== Problem details ==
Could you restate the entries word for word, without the images?

─── Data

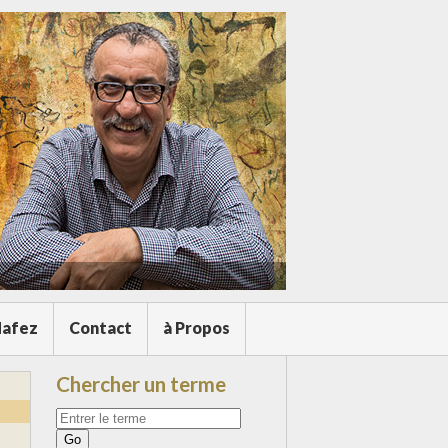
afez
Contact
à Propos
Chercher un terme
Votre
recherche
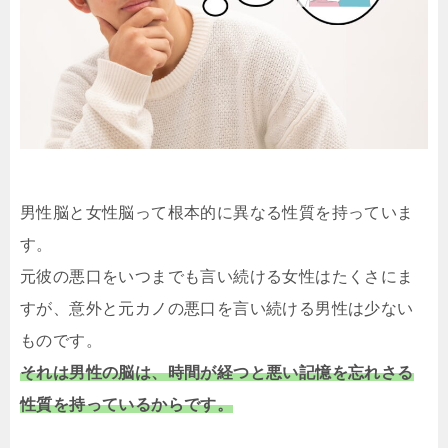
男性脳と女性脳って根本的に異なる性質を持っていま
す。
元彼の悪口をいつまでも言い続ける女性はたくさにま
すが、意外と元カノの悪口を言い続ける男性は少ない
ものです。
それは男性の脳は、時間が経つと悪い記憶を忘れさる
性質を持っているからです。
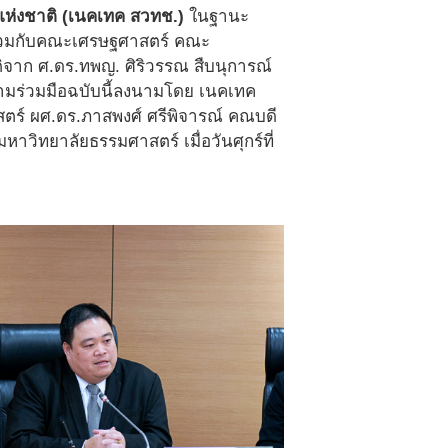
ร์แห่งชาติ (เนคเทค สวทช.)
ในฐานะ
่วมกับคณะเศรษฐศาสตร์ คณะ
ิจาก ศ.ดร.ทพญ. ศิริวรรณ สืบนุการณ์
วามร่วมมือฉบับนี้ลงนามโดย เนคเทค
ร์ ผศ.ดร.ภาสพงศ์ ศรีพิจารณ์ คณบดี
วิทยาลัยธรรมศาสตร์ เมื่อวันศุกร์ที่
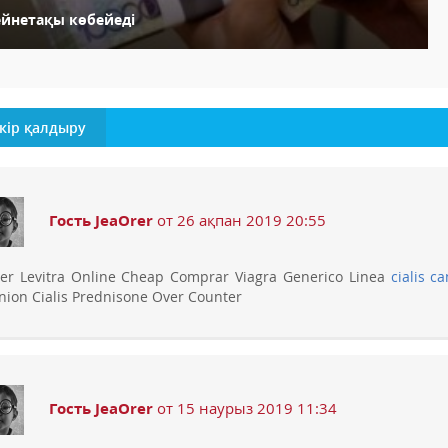
ейнетақы көбейеді
кір қалдыру
Гость JeaOrer
от 26 ақпан 2019 20:55
er Levitra Online Cheap Comprar Viagra Generico Linea
cialis c
nion Cialis Prednisone Over Counter
Гость JeaOrer
от 15 наурыз 2019 11:34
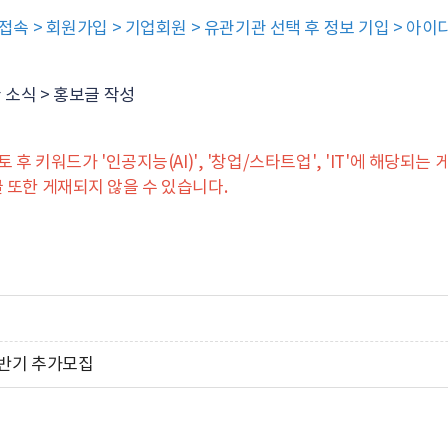
) 접속 > 회원가입 > 기업회원 > 유관기관 선택 후 정보 기입 > 아
 소식 > 홍보글 작성
후 키워드가 '인공지능(AI)', '창업/스타트업', 'IT'에 해당되
 또한 게재되지 않을 수 있습니다.
하반기 추가모집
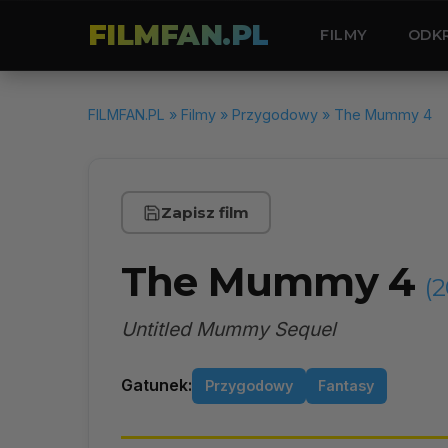
FILMFAN.PL
FILMY
ODK
FILMFAN.PL
»
Filmy
»
Przygodowy
» The Mummy 4
Zapisz film
The Mummy 4
(
Untitled Mummy Sequel
Gatunek:
Przygodowy
Fantasy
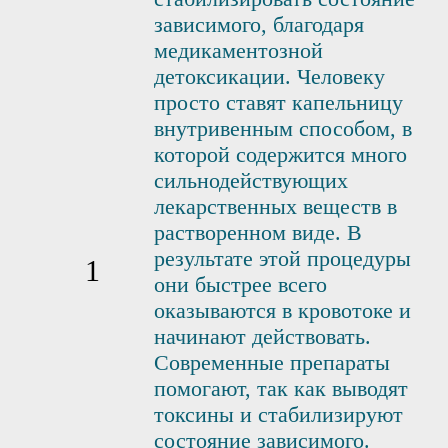
зависимого, благодаря
медикаментозной
детоксикации. Человеку
просто ставят капельницу
внутривенным способом, в
которой содержится много
сильнодействующих
лекарственных веществ в
растворенном виде. В
результате этой процедуры
они быстрее всего
оказываются в кровотоке и
начинают действовать.
Современные препараты
помогают, так как выводят
токсины и стабилизируют
состояние зависимого.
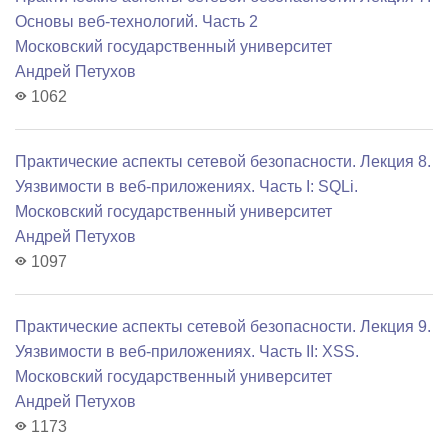
Основы веб-технологий. Часть 2
Московский государственный университет
Андрей Петухов
1062
Практические аспекты сетевой безопасности. Лекция 8.
Уязвимости в веб-приложениях. Часть I: SQLi.
Московский государственный университет
Андрей Петухов
1097
Практические аспекты сетевой безопасности. Лекция 9.
Уязвимости в веб-приложениях. Часть II: XSS.
Московский государственный университет
Андрей Петухов
1173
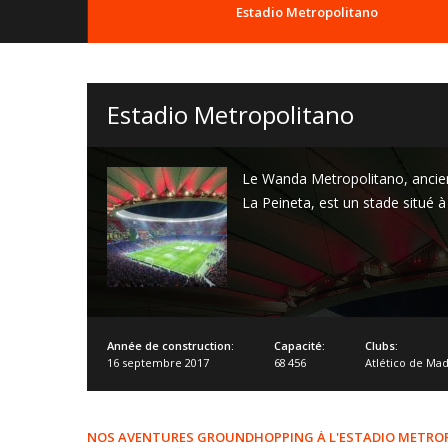
Estadio Metropolitano
Estadio Metropolitano
Le Wanda Metropolitano, anci
La Peineta, est un stade situé à
Année de construction:
Capacité:
Clubs:
16 septembre 2017
68 456
Atlético de Mad
NOS AVENTURES GROUNDHOPPING À L'ESTADIO METRO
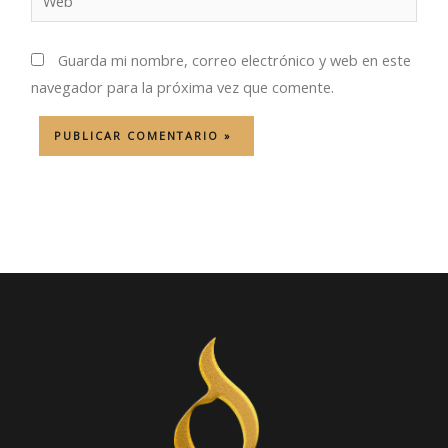
Guarda mi nombre, correo electrónico y web en este
navegador para la próxima vez que comente.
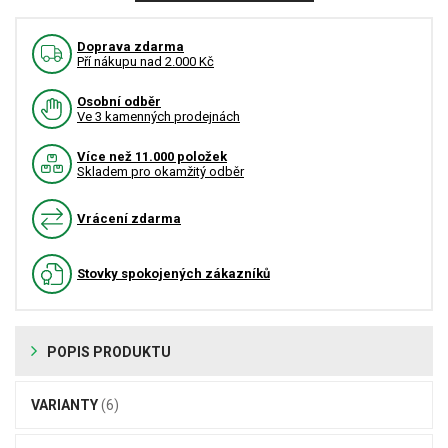
Doprava zdarma
Pří nákupu nad 2.000 Kč
Osobní odběr
Ve 3 kamenných prodejnách
Více než 11.000 položek
Skladem pro okamžitý odběr
Vrácení zdarma
Stovky spokojených zákazníků
POPIS PRODUKTU
VARIANTY
(6)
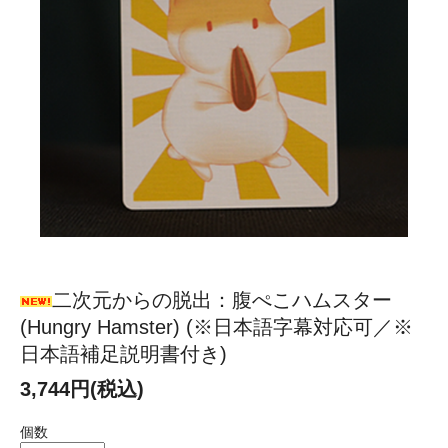
二次元からの脱出：腹ぺこハムスター
(Hungry Hamster) (※日本語字幕対応可／※
日本語補足説明書付き)
3,744円(税込)
個数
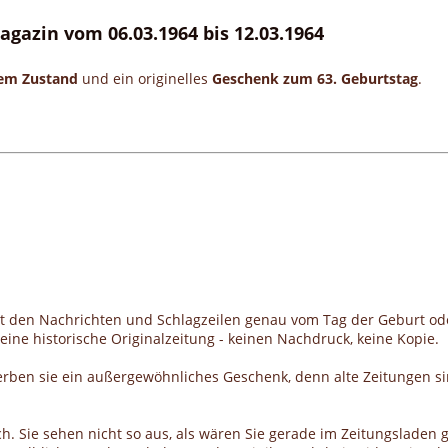
agazin vom 06.03.1964 bis 12.03.1964
gem Zustand
und ein originelles
Geschenk zum 63. Geburtstag
.
it den Nachrichten und Schlagzeilen genau vom Tag der Geburt od
ine historische Originalzeitung - keinen Nachdruck, keine Kopie.
erben sie ein außergewöhnliches Geschenk, denn alte Zeitungen si
h. Sie sehen nicht so aus, als wären Sie gerade im Zeitungsladen g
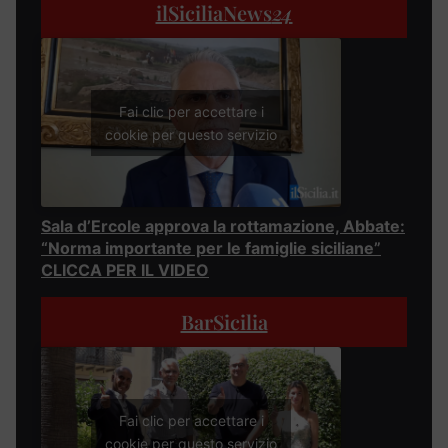
ilSiciliaNews
24
Fai clic per accettare i
cookie per questo servizio
Sala d’Ercole approva la rottamazione, Abbate:
“Norma importante per le famiglie siciliane”
CLICCA PER IL VIDEO
BarSicilia
Fai clic per accettare i
cookie per questo servizio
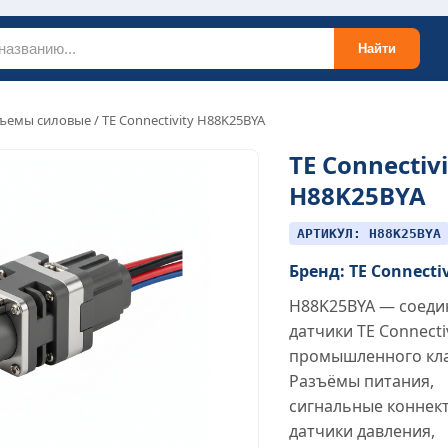
Найти
ъемы силовые
/ TE Connectivity H88K25BYA
TE Connectivi
H88K25BYA
АРТИКУЛ: H88K25BYA
Бренд: TE Connecti
H88K25BYA — соеди
датчики TE Connecti
промышленного кла
Разъёмы питания,
сигнальные коннек
датчики давления,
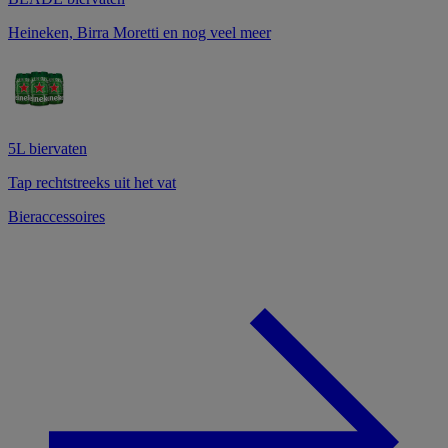
Heineken, Birra Moretti en nog veel meer
5L biervaten
Tap rechtstreeks uit het vat
Bieraccessoires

──────

== Exercise result ==
afez
Contact
à Propos
Chercher un terme
Votre
recherche
男性脳と女性脳って根本的に異なる性質を持っていま
す。
元彼の悪口をいつまでも言い続ける女性はたくさにま
すが、意外と元カノの悪口を言い続ける男性は少ない
ものです。
それは男性の脳は、時間が経つと悪い記憶を忘れさる
性質を持っているからです。
ร์แห่งชาติ (เนคเทค สวทช.)
ในฐานะ
่วมกับคณะเศรษฐศาสตร์ คณะ
ิจาก ศ.ดร.ทพญ. ศิริวรรณ สืบนุการณ์
วามร่วมมือฉบับนี้ลงนามโดย เนคเทค
ร์ ผศ.ดร.ภาสพงศ์ ศรีพิจารณ์ คณบดี
วิทยาลัยธรรมศาสตร์ เมื่อวันศุกร์ที่
ейнетақы көбейеді
кір қалдыру
Гость JeaOrer
от 26 ақпан 2019 20:55
er Levitra Online Cheap Comprar Viagra Generico Linea
cialis c
nion Cialis Prednisone Over Counter
Гость JeaOrer
от 15 наурыз 2019 11:34
) 접속 > 회원가입 > 기업회원 > 유관기관 선택 후 정보 기입 > 아
 소식 > 홍보글 작성
후 키워드가 '인공지능(AI)', '창업/스타트업', 'IT'에 해당되
 또한 게재되지 않을 수 있습니다.
하반기 추가모집
FILMFAN.PL
FILMY
ODK
FILMFAN.PL
»
Filmy
»
Przygodowy
» The Mummy 4
Zapisz film
The Mummy 4
(
Untitled Mummy Sequel
Gatunek:
Przygodowy
Fantasy
зависимого, благодаря
медикаментозной
детоксикации. Человеку
просто ставят капельницу
внутривенным способом, в
которой содержится много
сильнодействующих
лекарственных веществ в
растворенном виде. В
результате этой процедуры
они быстрее всего
оказываются в кровотоке и
начинают действовать.
Современные препараты
помогают, так как выводят
токсины и стабилизируют
состояние зависимого.
Основы веб-технологий. Часть 2
Московский государственный университет
Андрей Петухов
1062
Практические аспекты сетевой безопасности. Лекция 8.
Уязвимости в веб-приложениях. Часть I: SQLi.
Московский государственный университет
Андрей Петухов
1097
Практические аспекты сетевой безопасности. Лекция 9.
Уязвимости в веб-приложениях. Часть II: XSS.
Московский государственный университет
Андрей Петухов
1173
Estadio Metropolitano
Estadio Metropolitano
Le Wanda Metropolitano, anci
La Peineta, est un stade situé à
Année de construction:
Capacité:
Clubs:
16 septembre 2017
68 456
Atlético de Mad
NOS AVENTURES GROUNDHOPPING À L'ESTADIO METRO
Guarda mi nombre, correo electrónico y web en este
navegador para la próxima vez que comente.
Doprava zdarma
Pří nákupu nad 2.000 Kč
Osobní odběr
Ve 3 kamenných prodejnách
Více než 11.000 položek
Skladem pro okamžitý odběr
Vrácení zdarma
Stovky spokojených zákazníků
POPIS PRODUKTU
VARIANTY
(6)
二次元からの脱出：腹ぺこハムスター
(Hungry Hamster) (※日本語字幕対応可／※
日本語補足説明書付き)
3,744円(税込)
個数
agazin vom 06.03.1964 bis 12.03.1964
gem Zustand
und ein originelles
Geschenk zum 63. Geburtstag
.
it den Nachrichten und Schlagzeilen genau vom Tag der Geburt od
ine historische Originalzeitung - keinen Nachdruck, keine Kopie.
erben sie ein außergewöhnliches Geschenk, denn alte Zeitungen si
h. Sie sehen nicht so aus, als wären Sie gerade im Zeitungsladen g
ilSiciliaNews
24
Fai clic per accettare i
cookie per questo servizio
Sala d’Ercole approva la rottamazione, Abbate:
“Norma importante per le famiglie siciliane”
CLICCA PER IL VIDEO
BarSicilia
Fai clic per accettare i
cookie per questo servizio
Найти
ъемы силовые
/ TE Connectivity H88K25BYA
TE Connectivi
H88K25BYA
АРТИКУЛ: H88K25BYA
Бренд: TE Connecti
H88K25BYA — соеди
датчики TE Connecti
промышленного кла
Разъёмы питания,
сигнальные коннек
датчики давления,
Heineken, Birra Moretti en nog veel meer
5L biervaten
Tap rechtstreeks uit het vat
Bieraccessoires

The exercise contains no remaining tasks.